The country of origin of a product can affect its duty rate and preference program eligibility as well as whether it’s subject to AD/CV duties, trade sanctions, or other import restrictions. Failure to properly determine the country of origin, and to mark imported goods with that information, can result in penalties, loss of duty preferences, and detentions or seizures.
In today’s global supply chains, however, it can be difficult to determine the country in which origin is conferred. Many free trade agreements and preference programs require goods to be substantially transformed in a partner country to gain duty benefits, but when products undergo processing in or incorporate parts from multiple countries it can be a challenge to achieve and confirm compliance. And with origin rules that can vary by agreement or program, the origin of a product under one may not be the same for another.
Using ST&R's expertise to gain a more thorough understanding of your products, production processes, and sourcing patterns can facilitate compliance, avoid problems, and even reveal potential cost savings.
Why Use ST&R’s COO Services
Tariff reduction: Careful analysis can reveal ways to structure supply chains so that an imported product's origin qualifies it for favorable duty rates or exclusion from higher tariffs under Section 301, Section 232, and other U.S. trade laws.

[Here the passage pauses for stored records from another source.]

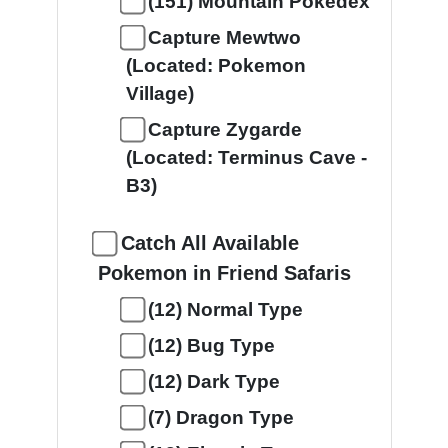
(151) Mountain Pokedex
Capture Mewtwo
(Located: Pokemon
Village)
Capture Zygarde
(Located: Terminus Cave -
B3)
Catch All Available
Pokemon in Friend Safaris
(12) Normal Type
(12) Bug Type
(12) Dark Type
(7) Dragon Type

Marking: Imported goods don’t have to be marked with a foreign country of origin if they have enough domestic content and aren’t substantially transformed abroad, saving companies money and presenting “Made in USA” marketing opportunities. If that's not an option, key production processes can be shifted so that products are eligible for more advantageous labeling as to where they are made.
Predictability: ST&R regularly helps companies secure favorable rulings from CBP on complex origin issues, which brings greater certainty on import duty, marking, and other issues to longer-term business planning operations.